Losing more money than you make

It's not that no one has made money off crypto. In fact, our survey finds that of those who've had crypto, 28% sold it for more than it was worth. But a higher rate of investors — 38% — sold their crypto for less than it was worth when they bought it.

Were FTX customers made whole? ›

For FTX customers, being made whole, according to a judge's ruling, means getting the cash equivalent of what their crypto was worth in November 2022. In other words, they're not seeing any of the upside of FTX's investments or being given virtual coins that would allow them to cash out at higher valuations.

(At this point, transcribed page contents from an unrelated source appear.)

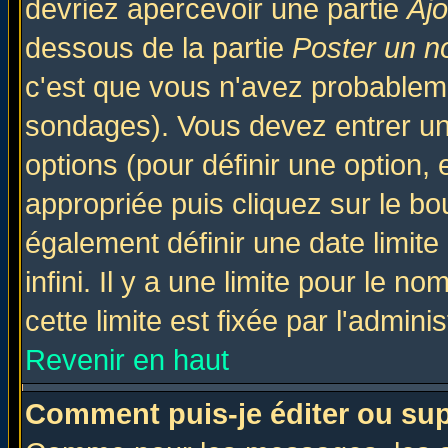
devriez apercevoir une partie
Aj
dessous de la partie
Poster un n
c'est que vous n'avez probableme
sondages). Vous devez entrer un 
options (pour définir une option
appropriée puis cliquez sur le b
également définir une date limit
infini. Il y a une limite pour le n
cette limite est fixée par l'admini
Revenir en haut
Comment puis-je éditer ou su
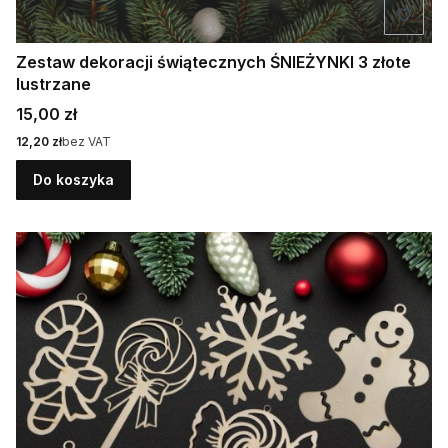
Zestaw dekoracji świątecznych ŚNIEŻYNKI 3 złote
lustrzane
Cena
15,00 zł
Cena
12,20 zł
bez VAT
Do koszyka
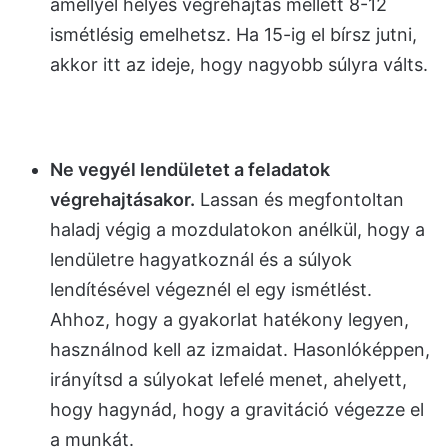
amellyel helyes végrehajtás mellett 8-12
ismétlésig emelhetsz. Ha 15-ig el bírsz jutni,
akkor itt az ideje, hogy nagyobb súlyra válts.
Ne vegyél lendületet a feladatok
végrehajtásakor.
Lassan és megfontoltan
haladj végig a mozdulatokon anélkül, hogy a
lendületre hagyatkoznál és a súlyok
lendítésével végeznél el egy ismétlést.
Ahhoz, hogy a gyakorlat hatékony legyen,
használnod kell az izmaidat. Hasonlóképpen,
irányítsd a súlyokat lefelé menet, ahelyett,
hogy hagynád, hogy a gravitáció végezze el
a munkát.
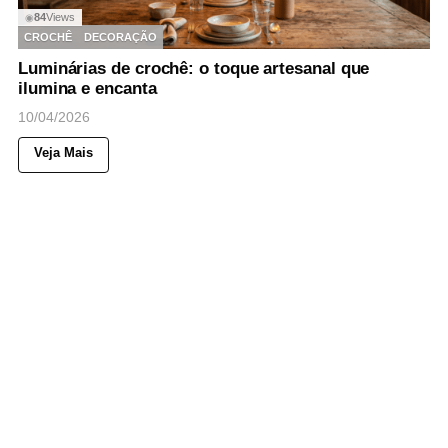
84
Views
◉
CROCHÊ
DECORAÇÃO
Luminárias de crochê: o toque artesanal que
ilumina e encanta
10/04/2026
Veja Mais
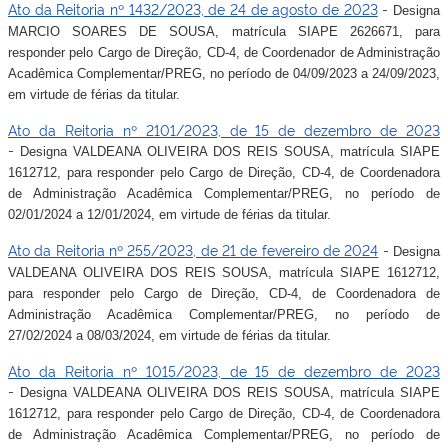
Ato da Reitoria nº 1432/2023, de 24 de agosto de 2023
-
Designa
MARCIO SOARES DE SOUSA, matrícula
SIAPE 2626671,
para
responder pelo Cargo de Direção, CD-4, de Coordenador de Administração
Acadêmica Complementar/PREG
, no período de 04/09/2023 a 24/09/2023,
em virtude de férias da titular.
Ato da Reitoria nº 2101/2023, de 15 de dezembro de 2023
-
Designa VALDEANA OLIVEIRA DOS REIS SOUSA, matrícula SIAPE
1612712,
para responder pelo Cargo de Direção, CD-4, de Coordenadora
de Administração Acadêmica Complementar/PREG
, no período de
02/01/2024 a 12/01/2024, em virtude de férias da titular.
Ato da Reitoria nº 255/2023, de 21 de fevereiro de 2024
-
Designa
VALDEANA OLIVEIRA DOS REIS SOUSA, matrícula SIAPE 1612712,
para responder pelo Cargo de Direção, CD-4, de Coordenadora de
Administração Acadêmica Complementar/PREG
, no período de
27/02/2024 a 08/03/2024, em virtude de férias da titular.
Ato da Reitoria nº 1015/2023, de 15 de dezembro de 2023
-
Designa VALDEANA OLIVEIRA DOS REIS SOUSA, matrícula SIAPE
1612712,
para responder pelo Cargo de Direção, CD-4, de Coordenadora
de Administração Acadêmica Complementar/PREG
, no período de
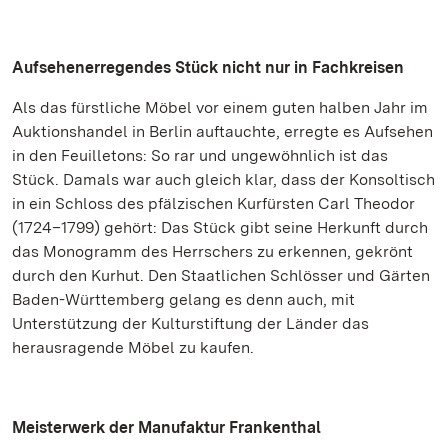
Aufsehenerregendes Stück nicht nur in Fachkreisen
Als das fürstliche Möbel vor einem guten halben Jahr im
Auktionshandel in Berlin auftauchte, erregte es Aufsehen
in den Feuilletons: So rar und ungewöhnlich ist das
Stück. Damals war auch gleich klar, dass der Konsoltisch
in ein Schloss des pfälzischen Kurfürsten Carl Theodor
(1724–1799) gehört: Das Stück gibt seine Herkunft durch
das Monogramm des Herrschers zu erkennen, gekrönt
durch den Kurhut. Den Staatlichen Schlösser und Gärten
Baden-Württemberg gelang es denn auch, mit
Unterstützung der Kulturstiftung der Länder das
herausragende Möbel zu kaufen.
Meisterwerk der Manufaktur Frankenthal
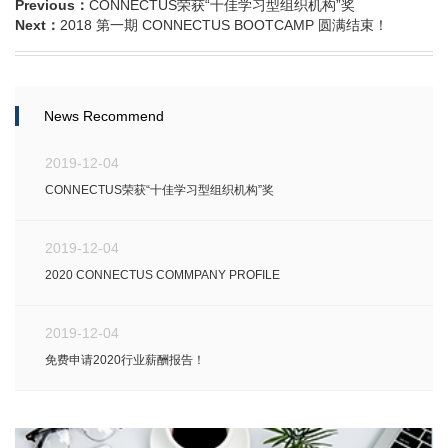
Previous：
CONNECTUS荣获“十佳学习型组织机构”奖
Next：
2018 第一期 CONNECTUS BOOTCAMP 圆满结束！
News Recommend
2019-12-04
CONNECTUS荣获“十佳学习型组织机构”奖
2019-12-04
2020 CONNECTUS COMMPANY PROFILE
2019-12-04
免费申请2020行业薪酬报告！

How did Alameda lose so much money? ›

While there's an emerging consensus that the Alameda catastrophe — aside from the fraud and use of FTX customer funds — was essentially the fault of incompetent “kids,” court documents and on-chain analysis show the trading firm at times had the ability to print money almost as quickly as they lost it.

Top Articles
Latest Posts
Article information

Author: Aron Pacocha

Last Updated:

Views: 5943

Rating: 4.8 / 5 (48 voted)

Reviews: 95% of readers found this page helpful

Author information

Name: Aron Pacocha

Birthday: 1999-08-12

Address: 3808 Moen Corner, Gorczanyport, FL 67364-2074

Phone: +393457723392

Job: Retail Consultant

Hobby: Jewelry making, Cooking, Gaming, Reading, Juggling, Cabaret, Origami

Introduction: My name is Aron Pacocha, I am a happy, tasty, innocent, proud, talented, courageous, magnificent person who loves writing and wants to share my knowledge and understanding with you.